== Segment start ==
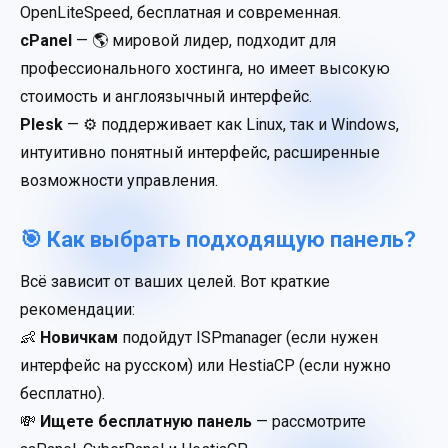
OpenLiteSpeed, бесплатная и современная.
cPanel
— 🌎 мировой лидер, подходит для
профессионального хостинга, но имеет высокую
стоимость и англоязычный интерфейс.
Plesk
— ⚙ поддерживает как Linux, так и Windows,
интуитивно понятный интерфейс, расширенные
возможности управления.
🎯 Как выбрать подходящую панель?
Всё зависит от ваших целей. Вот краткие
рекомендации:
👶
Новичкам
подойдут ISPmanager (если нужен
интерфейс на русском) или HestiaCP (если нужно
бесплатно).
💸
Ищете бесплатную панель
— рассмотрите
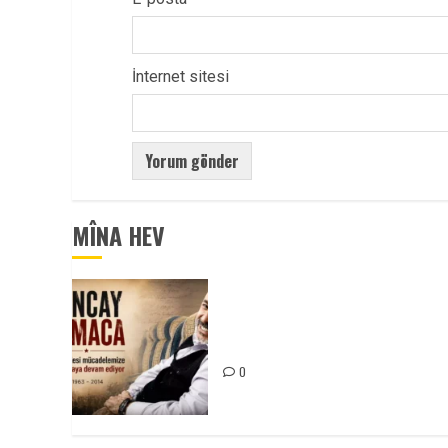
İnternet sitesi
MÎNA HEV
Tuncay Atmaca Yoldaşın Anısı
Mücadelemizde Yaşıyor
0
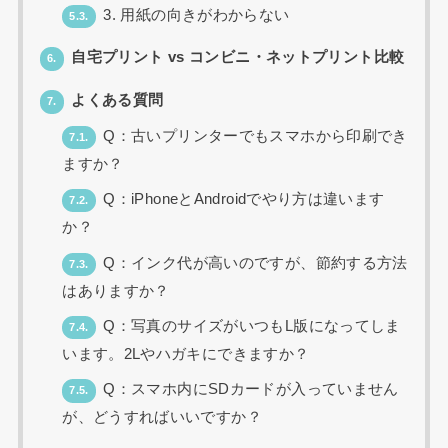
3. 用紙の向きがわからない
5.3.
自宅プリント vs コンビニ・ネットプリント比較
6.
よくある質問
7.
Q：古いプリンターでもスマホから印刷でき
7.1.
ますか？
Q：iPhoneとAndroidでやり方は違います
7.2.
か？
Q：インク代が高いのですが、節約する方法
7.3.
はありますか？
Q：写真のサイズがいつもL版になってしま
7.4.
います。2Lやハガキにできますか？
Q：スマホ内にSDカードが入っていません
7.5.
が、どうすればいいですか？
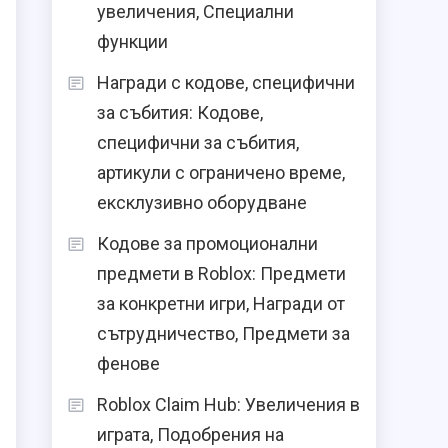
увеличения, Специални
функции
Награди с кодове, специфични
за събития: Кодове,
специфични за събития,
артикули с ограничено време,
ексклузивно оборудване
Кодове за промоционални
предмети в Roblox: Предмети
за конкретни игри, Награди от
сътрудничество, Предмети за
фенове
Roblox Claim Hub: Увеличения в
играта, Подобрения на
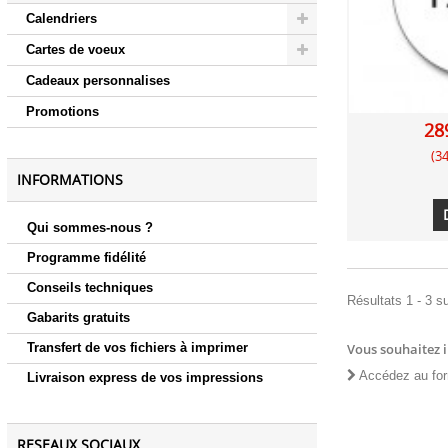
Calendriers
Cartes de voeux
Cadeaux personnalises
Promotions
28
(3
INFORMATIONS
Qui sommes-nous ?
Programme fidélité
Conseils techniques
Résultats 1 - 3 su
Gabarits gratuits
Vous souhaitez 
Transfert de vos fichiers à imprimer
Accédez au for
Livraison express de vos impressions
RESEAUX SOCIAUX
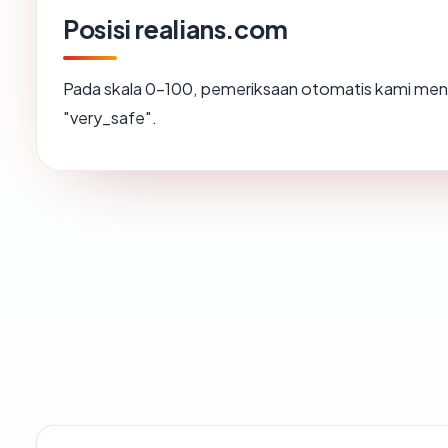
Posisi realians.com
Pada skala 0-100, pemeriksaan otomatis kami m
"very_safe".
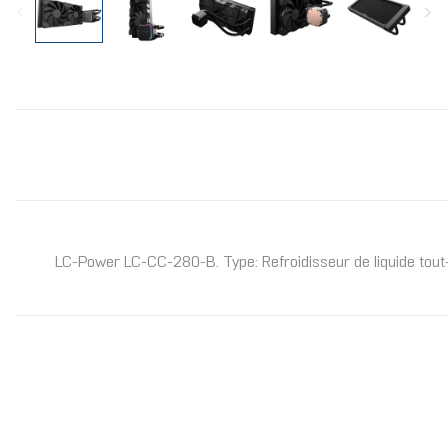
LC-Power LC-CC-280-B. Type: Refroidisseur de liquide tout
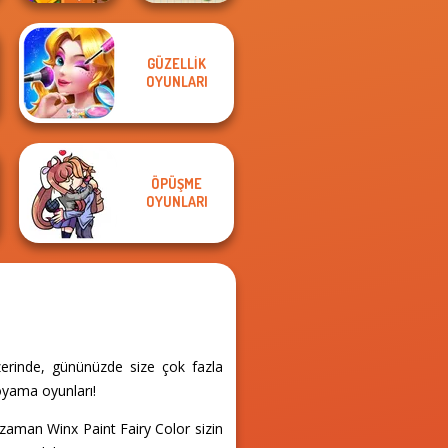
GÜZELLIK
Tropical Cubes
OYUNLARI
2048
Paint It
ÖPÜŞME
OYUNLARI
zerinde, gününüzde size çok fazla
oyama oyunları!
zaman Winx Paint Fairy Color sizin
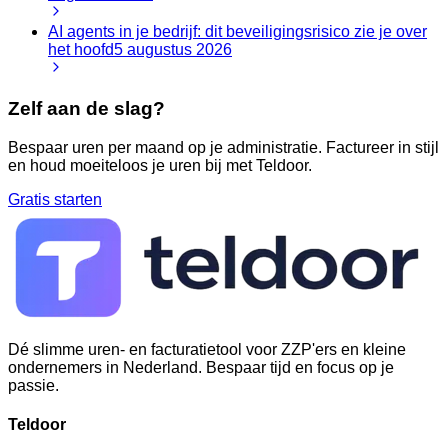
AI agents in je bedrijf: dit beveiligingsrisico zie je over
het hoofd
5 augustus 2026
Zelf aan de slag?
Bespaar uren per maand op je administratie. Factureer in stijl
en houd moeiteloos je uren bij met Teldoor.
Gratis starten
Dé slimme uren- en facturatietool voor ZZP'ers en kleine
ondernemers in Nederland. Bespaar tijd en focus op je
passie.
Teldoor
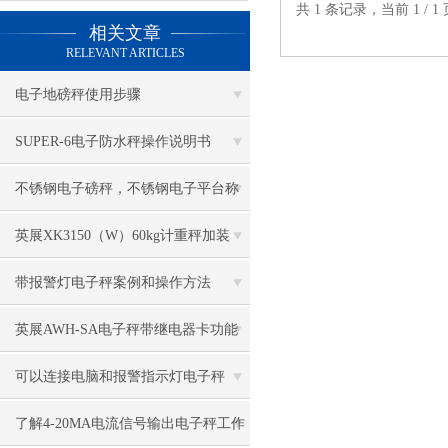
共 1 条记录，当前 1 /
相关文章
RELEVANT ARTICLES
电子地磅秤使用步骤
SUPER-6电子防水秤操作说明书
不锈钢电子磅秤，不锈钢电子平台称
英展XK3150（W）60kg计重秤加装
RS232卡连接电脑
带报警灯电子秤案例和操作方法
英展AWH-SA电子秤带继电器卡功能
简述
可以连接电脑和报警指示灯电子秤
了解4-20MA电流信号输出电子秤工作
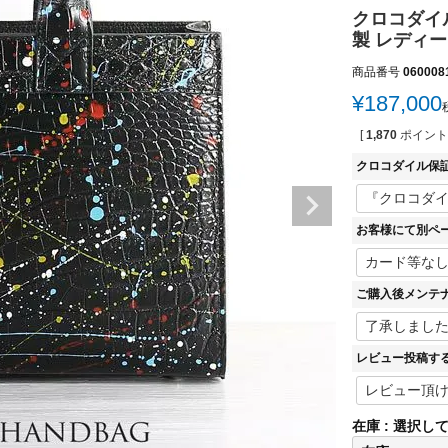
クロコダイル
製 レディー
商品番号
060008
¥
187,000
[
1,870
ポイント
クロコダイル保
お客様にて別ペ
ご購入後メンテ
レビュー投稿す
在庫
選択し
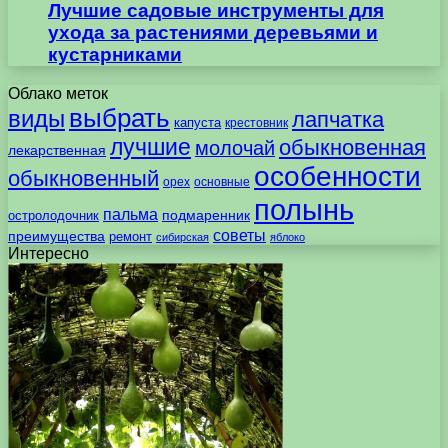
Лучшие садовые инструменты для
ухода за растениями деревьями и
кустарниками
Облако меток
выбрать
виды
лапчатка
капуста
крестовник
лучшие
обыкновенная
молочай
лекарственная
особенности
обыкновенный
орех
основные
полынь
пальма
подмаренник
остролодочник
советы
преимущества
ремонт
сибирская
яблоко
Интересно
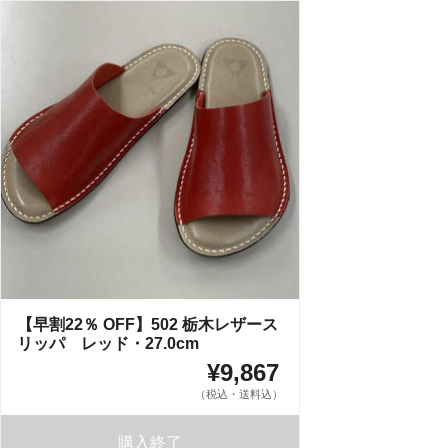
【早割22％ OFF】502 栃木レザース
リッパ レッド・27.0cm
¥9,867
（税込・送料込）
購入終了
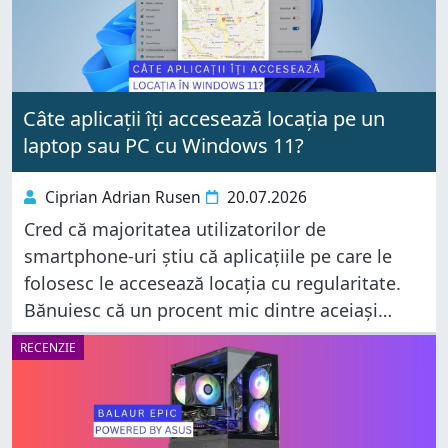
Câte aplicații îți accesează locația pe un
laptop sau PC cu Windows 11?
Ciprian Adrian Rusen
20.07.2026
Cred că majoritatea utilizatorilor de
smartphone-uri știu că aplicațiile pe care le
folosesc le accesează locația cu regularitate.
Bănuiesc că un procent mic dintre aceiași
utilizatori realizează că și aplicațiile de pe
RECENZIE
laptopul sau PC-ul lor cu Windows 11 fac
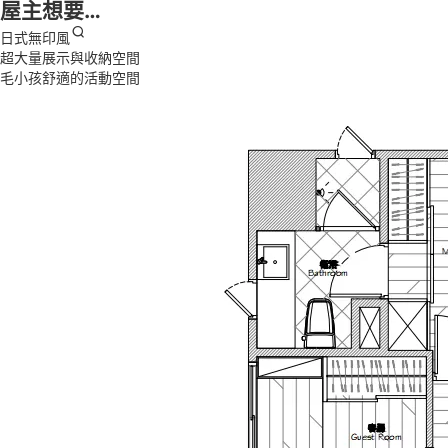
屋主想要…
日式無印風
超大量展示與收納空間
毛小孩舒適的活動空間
== Segment end ==
== Segment start ==
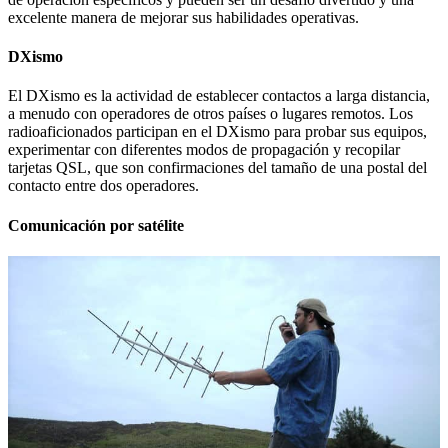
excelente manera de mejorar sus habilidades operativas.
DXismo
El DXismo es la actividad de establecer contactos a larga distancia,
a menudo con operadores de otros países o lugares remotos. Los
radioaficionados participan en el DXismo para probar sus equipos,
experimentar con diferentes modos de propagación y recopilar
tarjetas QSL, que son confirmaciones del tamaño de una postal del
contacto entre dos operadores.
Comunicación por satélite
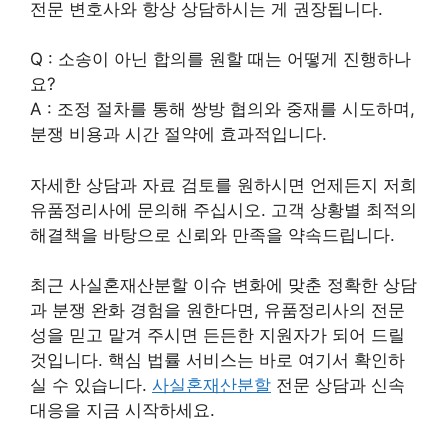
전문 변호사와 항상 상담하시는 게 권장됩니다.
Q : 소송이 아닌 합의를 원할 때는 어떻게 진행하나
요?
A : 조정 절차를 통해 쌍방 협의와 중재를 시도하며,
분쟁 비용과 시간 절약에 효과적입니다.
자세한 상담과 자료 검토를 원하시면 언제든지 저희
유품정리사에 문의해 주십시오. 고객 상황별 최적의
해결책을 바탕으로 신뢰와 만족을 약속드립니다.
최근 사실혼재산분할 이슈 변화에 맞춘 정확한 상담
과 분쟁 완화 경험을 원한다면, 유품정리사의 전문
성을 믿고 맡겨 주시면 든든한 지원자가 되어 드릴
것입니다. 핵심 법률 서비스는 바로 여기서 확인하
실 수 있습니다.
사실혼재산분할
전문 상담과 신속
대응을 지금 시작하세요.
== Segment end ==
== Segment start ==
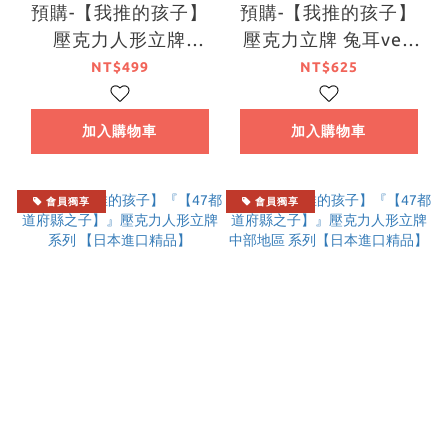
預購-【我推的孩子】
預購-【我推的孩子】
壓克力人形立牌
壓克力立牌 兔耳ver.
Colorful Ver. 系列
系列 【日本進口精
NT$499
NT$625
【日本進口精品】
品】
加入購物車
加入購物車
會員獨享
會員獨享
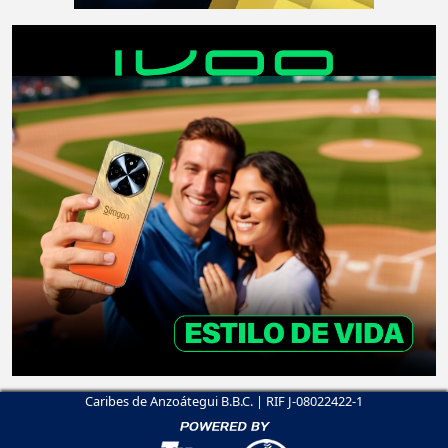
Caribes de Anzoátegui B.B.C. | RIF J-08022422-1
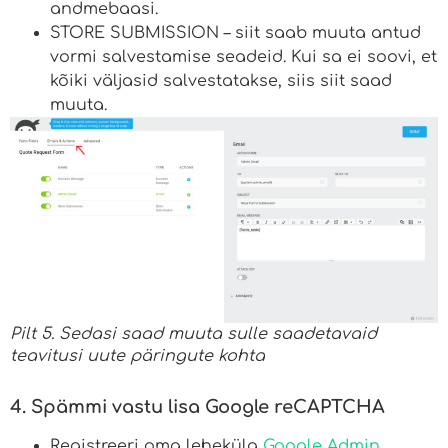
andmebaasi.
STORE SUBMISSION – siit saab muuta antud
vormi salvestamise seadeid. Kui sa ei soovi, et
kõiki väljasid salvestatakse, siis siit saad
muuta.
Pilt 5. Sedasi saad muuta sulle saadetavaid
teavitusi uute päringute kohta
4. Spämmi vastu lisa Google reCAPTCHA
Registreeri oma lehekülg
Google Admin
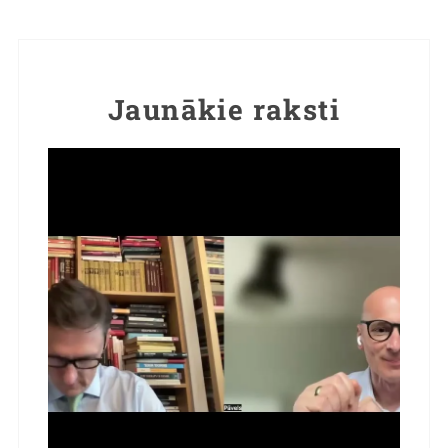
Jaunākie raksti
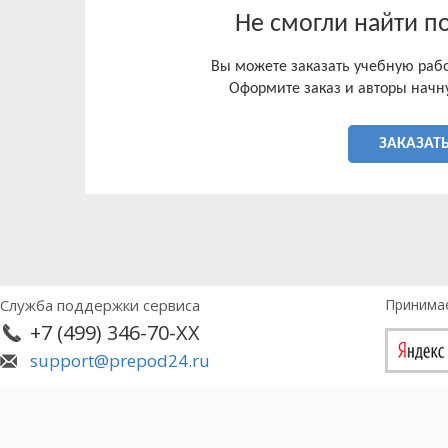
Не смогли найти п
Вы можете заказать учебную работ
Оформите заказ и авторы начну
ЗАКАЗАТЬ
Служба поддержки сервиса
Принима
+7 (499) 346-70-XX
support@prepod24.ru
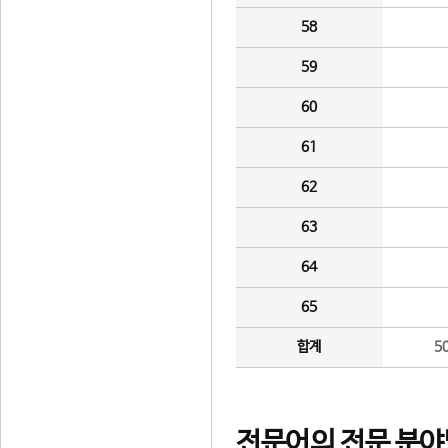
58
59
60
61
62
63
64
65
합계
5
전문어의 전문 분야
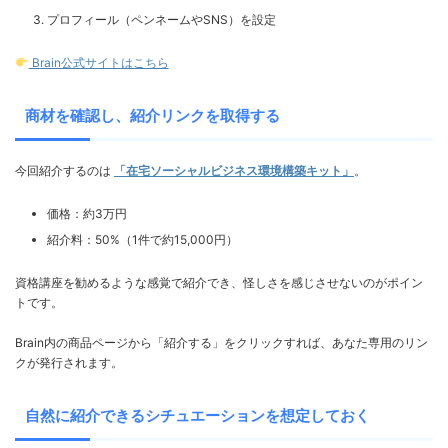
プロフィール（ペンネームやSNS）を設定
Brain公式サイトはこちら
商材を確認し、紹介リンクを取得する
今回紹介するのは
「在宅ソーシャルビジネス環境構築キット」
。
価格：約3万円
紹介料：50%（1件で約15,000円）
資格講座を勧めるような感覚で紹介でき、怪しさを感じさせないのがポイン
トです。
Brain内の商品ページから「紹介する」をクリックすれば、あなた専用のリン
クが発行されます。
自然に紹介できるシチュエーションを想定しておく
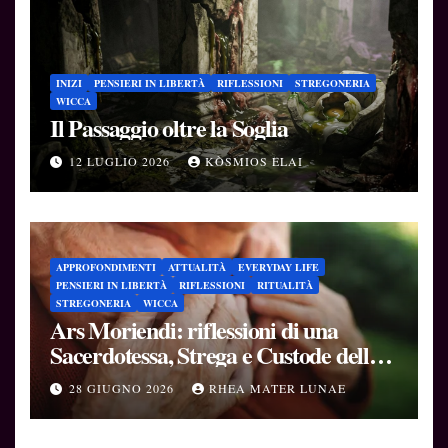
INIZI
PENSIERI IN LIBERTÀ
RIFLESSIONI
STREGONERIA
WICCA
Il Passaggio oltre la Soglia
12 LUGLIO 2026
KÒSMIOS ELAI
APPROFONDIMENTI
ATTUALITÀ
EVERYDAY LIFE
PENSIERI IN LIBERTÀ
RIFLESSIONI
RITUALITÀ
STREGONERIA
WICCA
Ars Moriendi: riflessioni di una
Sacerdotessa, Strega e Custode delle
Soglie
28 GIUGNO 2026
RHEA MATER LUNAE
== Segment end ==
*Try it*:
From the data above, return exactly the lines from the one with "OpenLiteSpeed, бесплатная и современная." up to and including the one with "SUPER-6电子防水秤操作说明书". Pictures do not go in the copy.

*Response area*:
OpenLiteSpeed, бесплатная и современная.
cPanel
— 🌎 мировой лидер, подходит для
профессионального хостинга, но имеет высокую
стоимость и англоязычный интерфейс.
Plesk
— ⚙ поддерживает как Linux, так и Windows,
интуитивно понятный интерфейс, расширенные
возможности управления.
🎯 Как выбрать подходящую панель?
Всё зависит от ваших целей. Вот краткие
рекомендации:
👶
Новичкам
подойдут ISPmanager (если нужен
интерфейс на русском) или HestiaCP (если нужно
бесплатно).
💸
Ищете бесплатную панель
— рассмотрите
İnternet sitesi
MÎNA HEV
Tuncay Atmaca Yoldaşın Anısı
Mücadelemizde Yaşıyor
0
3. 用紙の向きがわからない
5.3.
自宅プリント vs コンビニ・ネットプリント比較
6.
よくある質問
7.
Q：古いプリンターでもスマホから印刷でき
7.1.
ますか？
Q：iPhoneとAndroidでやり方は違います
7.2.
か？
Q：インク代が高いのですが、節約する方法
7.3.
はありますか？
Q：写真のサイズがいつもL版になってしま
7.4.
います。2Lやハガキにできますか？
Q：スマホ内にSDカードが入っていません
7.5.
が、どうすればいいですか？
увеличения, Специални
функции
Награди с кодове, специфични
за събития: Кодове,
специфични за събития,
артикули с ограничено време,
ексклузивно оборудване
Кодове за промоционални
предмети в Roblox: Предмети
за конкретни игри, Награди от
сътрудничество, Предмети за
фенове
Roblox Claim Hub: Увеличения в
играта, Подобрения на
Calendriers
Cartes de voeux
Cadeaux personnalises
Promotions
28
(3
INFORMATIONS
Qui sommes-nous ?
Programme fidélité
Conseils techniques
Résultats 1 - 3 su
Gabarits gratuits
Vous souhaitez 
Transfert de vos fichiers à imprimer
Accédez au for
Livraison express de vos impressions
RESEAUX SOCIAUX
Posisi realians.com
Pada skala 0-100, pemeriksaan otomatis kami m
"very_safe".
LC-Power LC-CC-280-B. Type: Refroidisseur de liquide tout
GÜZELLIK
Tropical Cubes
OYUNLARI
2048
Paint It
ÖPÜŞME
OYUNLARI
zerinde, gününüzde size çok fazla
oyama oyunları!
zaman Winx Paint Fairy Color sizin
AI agents in je bedrijf: dit beveiligingsrisico zie je over
het hoofd
5 augustus 2026
Zelf aan de slag?
Bespaar uren per maand op je administratie. Factureer in stijl
en houd moeiteloos je uren bij met Teldoor.
Gratis starten
Dé slimme uren- en facturatietool voor ZZP'ers en kleine
ondernemers in Nederland. Bespaar tijd en focus op je
passie.
Teldoor
共 1 条记录，当前 1 /
相关文章
RELEVANT ARTICLES
电子地磅秤使用步骤
SUPER-6电子防水秤操作说明书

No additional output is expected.